◆ Goal of the exercise
Give back all of the data exactly as it stands, with the pictures removed.

※ ※ ※

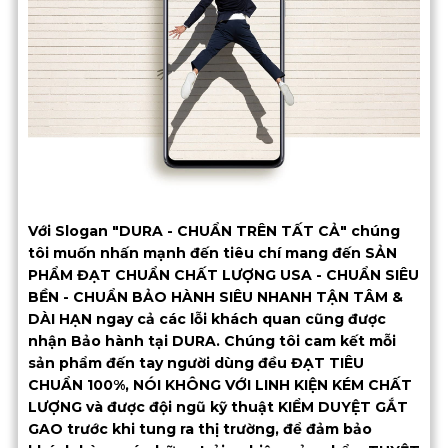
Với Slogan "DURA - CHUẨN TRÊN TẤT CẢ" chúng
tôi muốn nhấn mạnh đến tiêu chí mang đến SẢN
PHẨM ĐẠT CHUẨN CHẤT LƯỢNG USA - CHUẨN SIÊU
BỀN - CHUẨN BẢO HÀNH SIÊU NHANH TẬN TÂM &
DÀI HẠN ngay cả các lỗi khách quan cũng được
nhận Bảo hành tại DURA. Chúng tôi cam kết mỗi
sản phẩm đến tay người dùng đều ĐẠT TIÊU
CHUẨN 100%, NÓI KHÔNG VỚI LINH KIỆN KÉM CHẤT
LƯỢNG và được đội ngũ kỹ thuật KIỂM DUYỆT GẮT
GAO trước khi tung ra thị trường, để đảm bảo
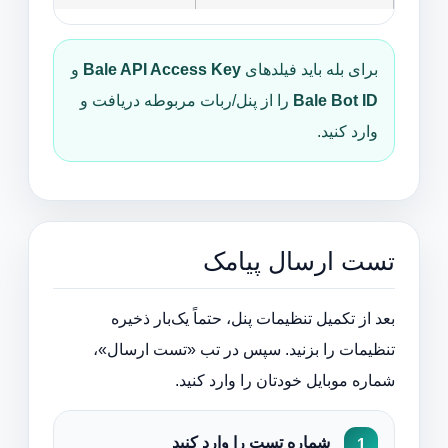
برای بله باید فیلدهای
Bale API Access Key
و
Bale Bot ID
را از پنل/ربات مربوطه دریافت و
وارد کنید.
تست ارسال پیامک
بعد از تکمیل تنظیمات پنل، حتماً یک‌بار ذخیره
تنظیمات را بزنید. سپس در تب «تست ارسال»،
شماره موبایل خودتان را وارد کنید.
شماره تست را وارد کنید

※ ※ ※

◆ Written answer
Với Slogan "DURA - CHUẨN TRÊN TẤT CẢ" chúng
tôi muốn nhấn mạnh đến tiêu chí mang đến SẢN
PHẨM ĐẠT CHUẨN CHẤT LƯỢNG USA - CHUẨN SIÊU
BỀN - CHUẨN BẢO HÀNH SIÊU NHANH TẬN TÂM &
DÀI HẠN ngay cả các lỗi khách quan cũng được
nhận Bảo hành tại DURA. Chúng tôi cam kết mỗi
sản phẩm đến tay người dùng đều ĐẠT TIÊU
CHUẨN 100%, NÓI KHÔNG VỚI LINH KIỆN KÉM CHẤT
LƯỢNG và được đội ngũ kỹ thuật KIỂM DUYỆT GẮT
GAO trước khi tung ra thị trường, để đảm bảo
برای بله باید فیلدهای
Bale API Access Key
و
Bale Bot ID
را از پنل/ربات مربوطه دریافت و
وارد کنید.
تست ارسال پیامک
بعد از تکمیل تنظیمات پنل، حتماً یک‌بار ذخیره
تنظیمات را بزنید. سپس در تب «تست ارسال»،
شماره موبایل خودتان را وارد کنید.
شماره تست را وارد کنید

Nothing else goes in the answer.